From an early age, I’ve always wanted to teach, and I’ve gotten to for many years now. I first taught people how to make stained glass windows at the Octagon art center the Ames, Iowa, then at the DesMoines art center. I moved to Illinois to pursue a masters degree in glassblowing. (I know, it sounds pretty useless as a profession, but glass is so amazing.) I joined the faculty at Illinois State University and worked there until 1993. Then I got interested in how we could make “art” (by which I mean something pleasing or beautiful or provocative) out of everyday life. That led me to coaching.

Coaching was an infant profession in 1993, but I resonated with the coaching philosophy. You have regular meetings that provide structure and at the same time the process adapts itself to people’s unique rhythms and preferences. The client chooses how to use the time, and how the coach will be most useful to them. It’s a concept known as a “designed alliance.”

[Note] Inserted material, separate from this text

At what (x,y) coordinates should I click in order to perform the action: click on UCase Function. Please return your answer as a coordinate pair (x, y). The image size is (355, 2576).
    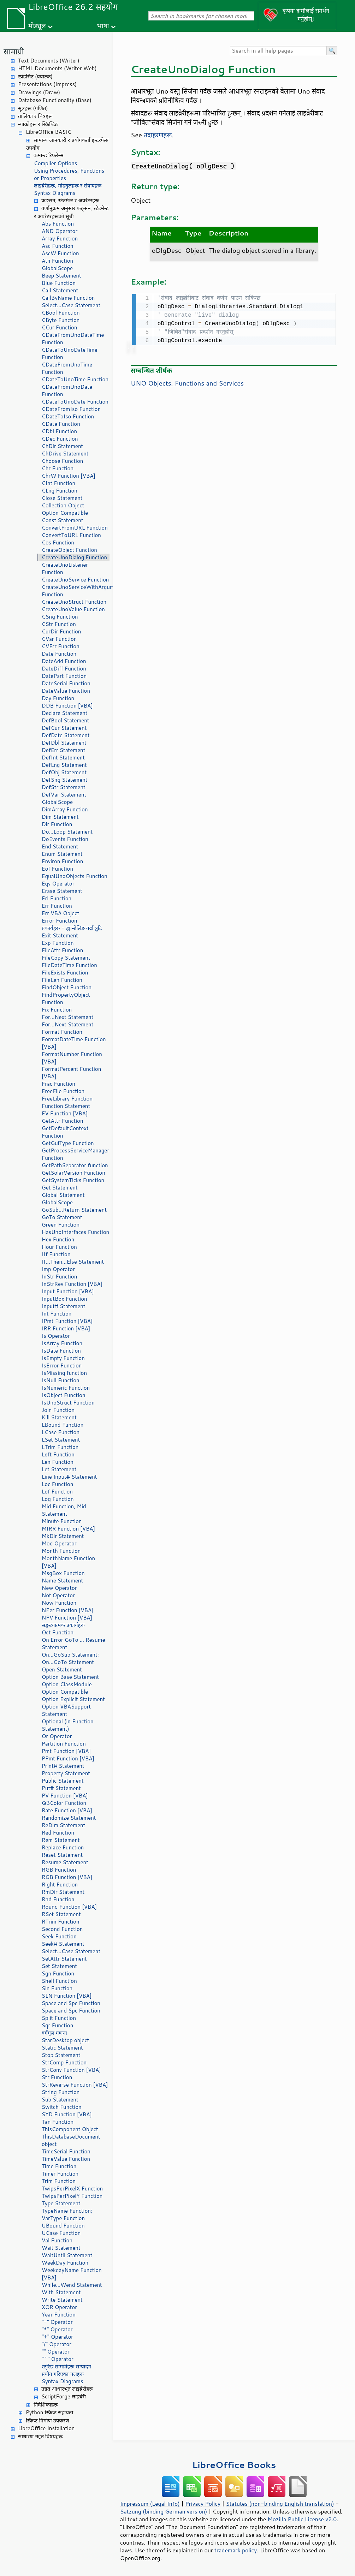
    Looking at the image, I should click on (61, 2233).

My teaching experience proved useful. I had spent decades teaching artists, and that experience had taught me that I could only teach craft, I couldn’t have a student’s vision. The concept, the idea, had to come from them. In a design course, I would set a problem with certain requirements, and students would create solutions.

The student’s  research (people and sources outside themselves) might inspire and shape their vision, but synthesis and creation was at the core of their task. Artists have visions, and then they realize them through time and effort, attempt and failure, success and setback.

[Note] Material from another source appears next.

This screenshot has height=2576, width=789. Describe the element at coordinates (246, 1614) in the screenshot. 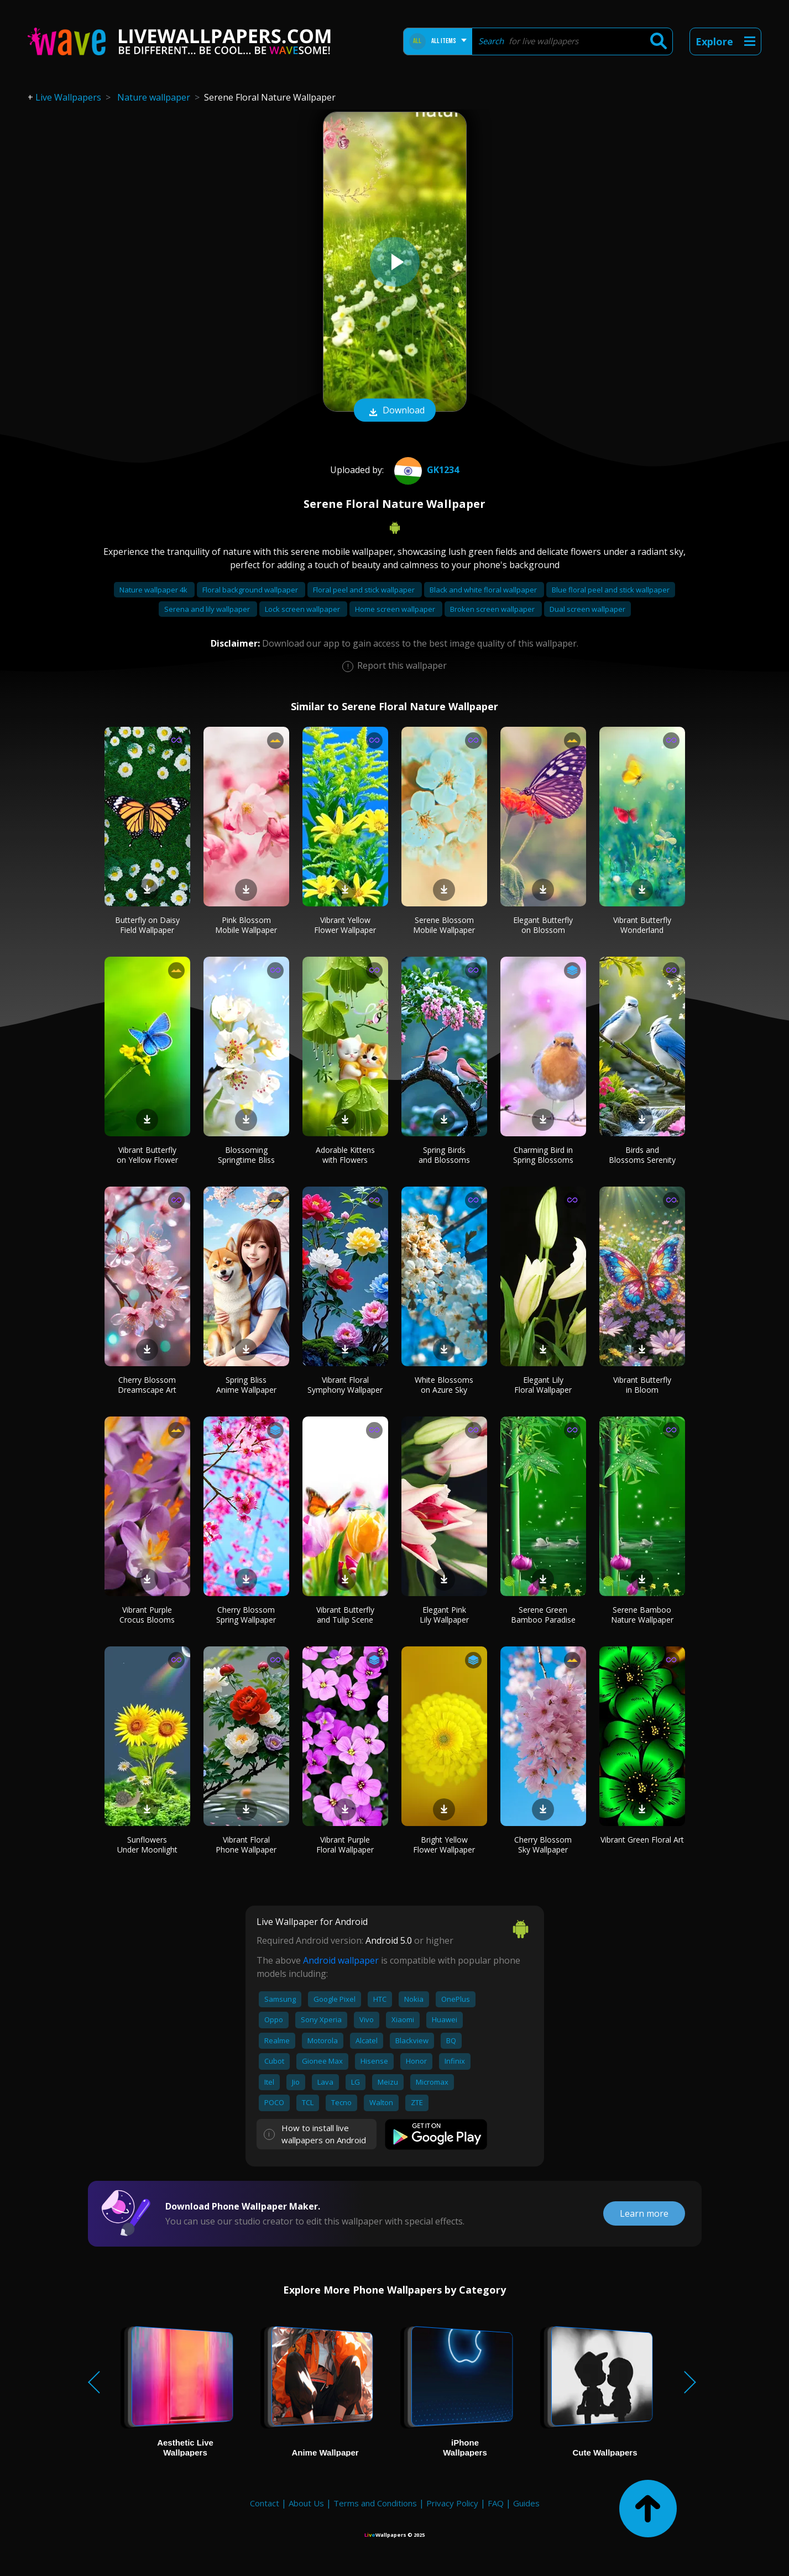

I helped my students find ways to explore and more clearly define their vision. And once they knew what they wanted to accomplish, I could help them get there. But the heavy lifting of thinking and trying and failing and looking and thinking some more was their work to do. I couldn’t do it for them. Way before I knew what coaching was, in the classroom we were creating designed alliances without knowing it.

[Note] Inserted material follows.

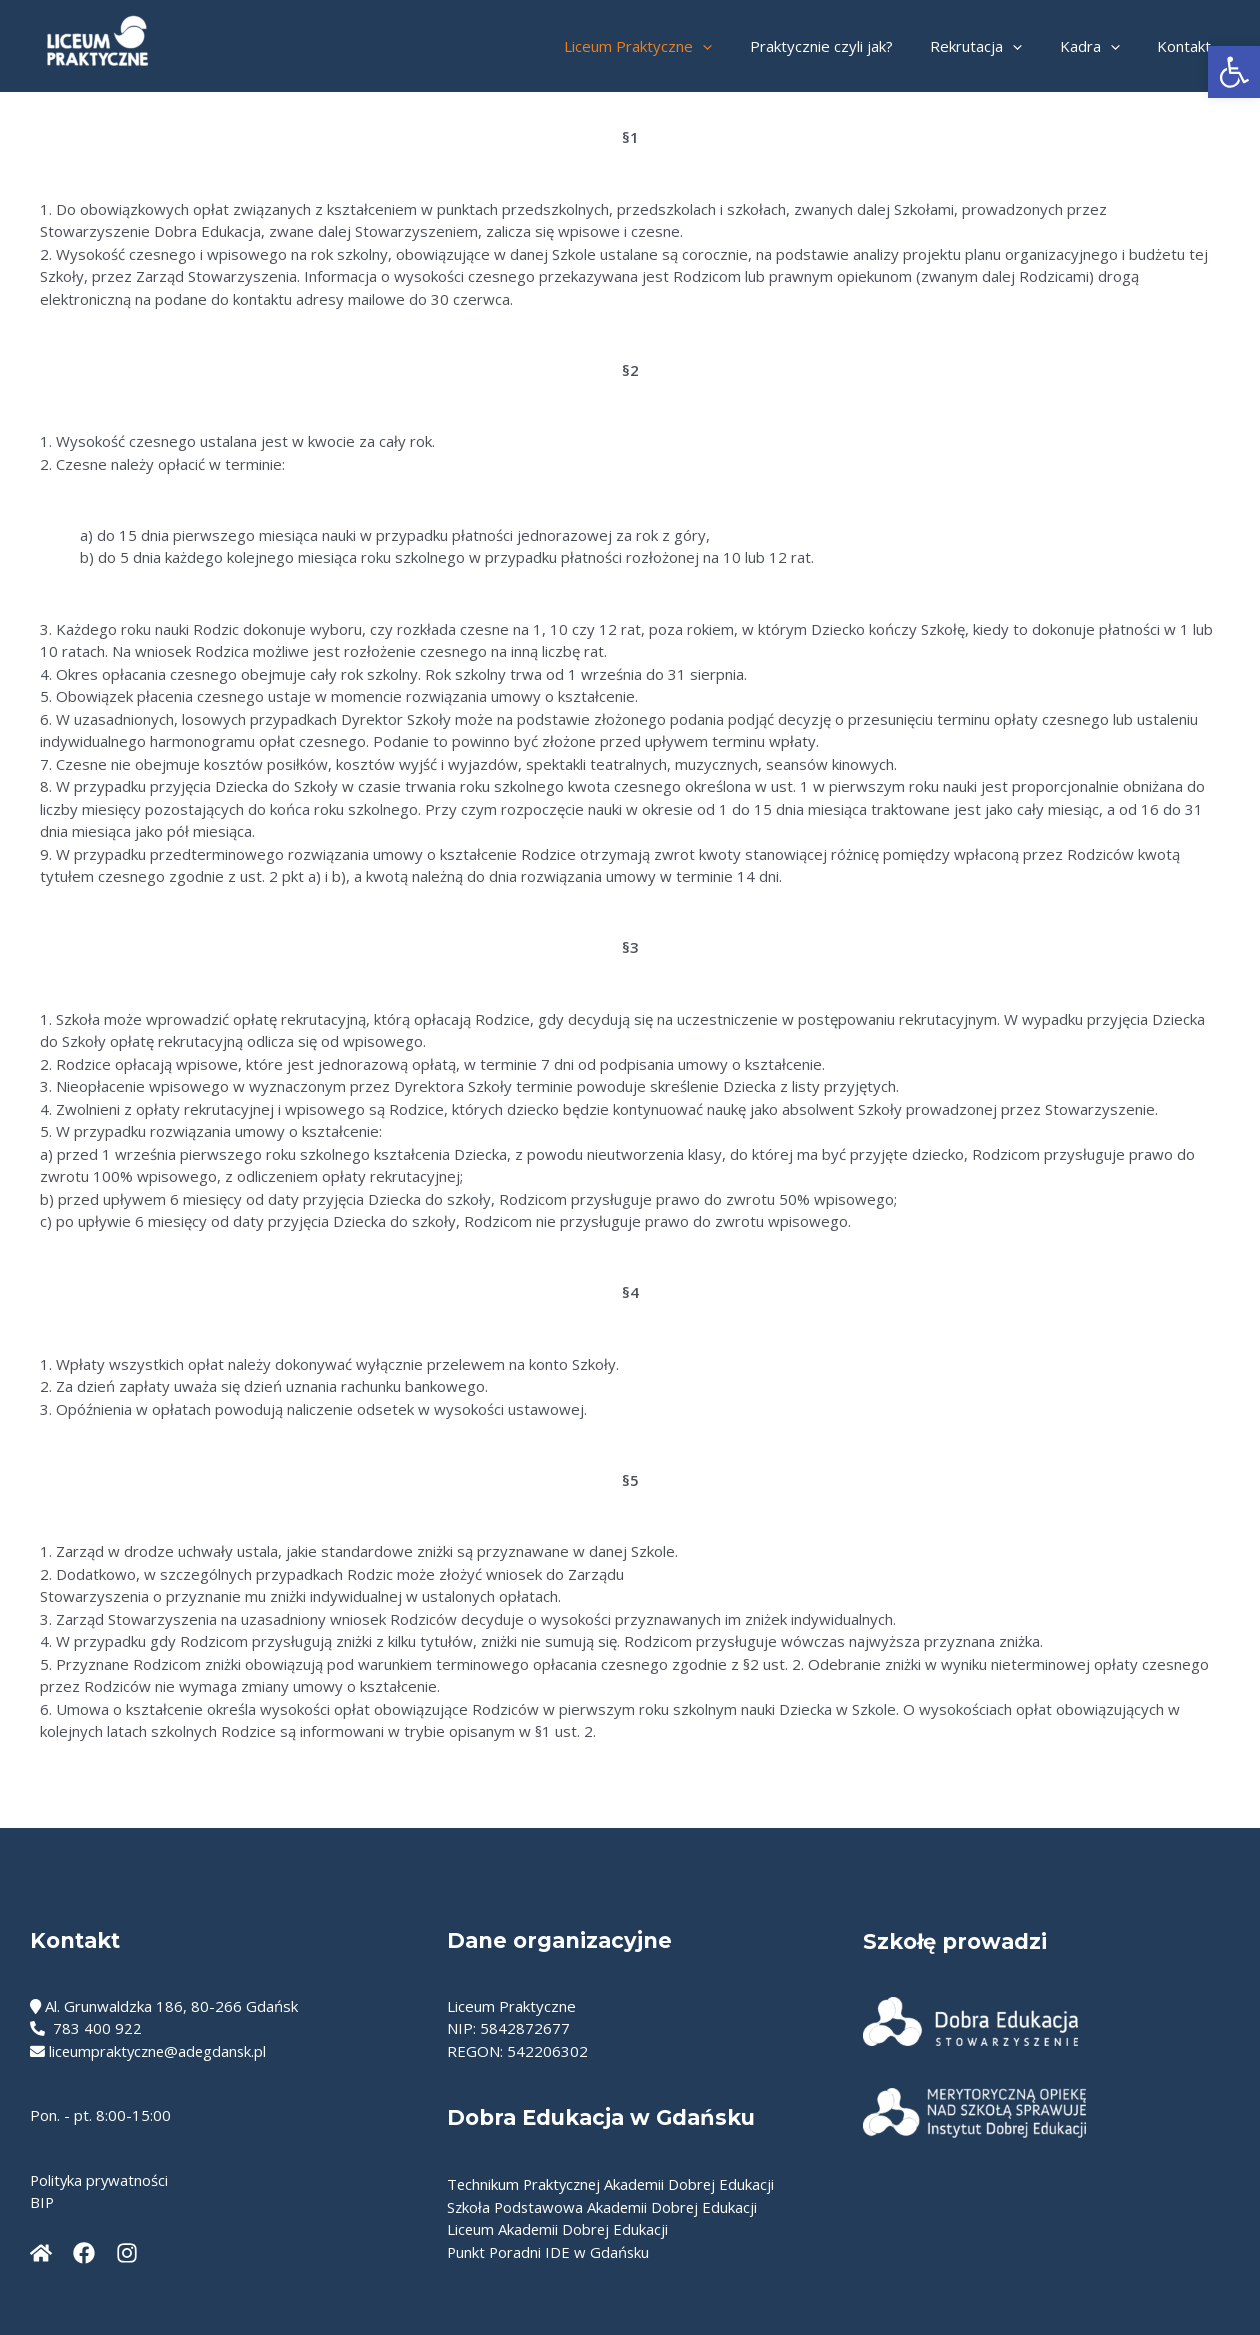 Image resolution: width=1260 pixels, height=2335 pixels. Describe the element at coordinates (41, 2253) in the screenshot. I see `[Dobraedukacja]` at that location.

From coaching I got a weekly structure. From art I got the perspective that life is art, a performance piece that we craft day by day, moment by moment, decision by decision. From my teaching experience, I knew how to support, and at the same time to get out of the way. It takes time and energy to choose consciously and to think deeply. Coaching creates space and support for those things.

Coaching and decision making

We’re often tempted to run with our first thoughts about a particular topic. But in teaching young artists I noticed that there were those who jumped to “making” early in the thinking process, and others who were able or willing to stay in the uncomfortable place of not yet knowing.

The “jump to making” students might come to a critique with an immaculately crafted mediocre idea, but it was still mediocre, average, derivative, often cliche. Those who let themselves stew in uncertainty or try things and backtrack would often land on an idea with real potential. They had learned that confusion and mistakes are often an effective way forward, contrary to popular belief.

Back to coaching, our lives are worth the thinking time it takes to make them more than average, just like a work of art. This doesn’t mean you need to strive for fame or money or power, it just means you deserve to invest time in crafting and realizing a vision of life that is full and has joy and meaning for you.

My goal is to help people realize that taking time to dream and ponder is worthwhile. We deserve to give ourselves time to make decisions, large and small. A friend in Hong Kong taught a course titled “Five minutes or five days” that spoke to our rush to action and the potential cost of that habit. “Take five minutes to think, and save five days cleaning up after a bad one-minute decision.”

Enough about me. The thoughts that you come out with as you read the words on this site, or do an exercise, or use a checklist, will make up the exciting next chapters in the story. Enjoy what you find here!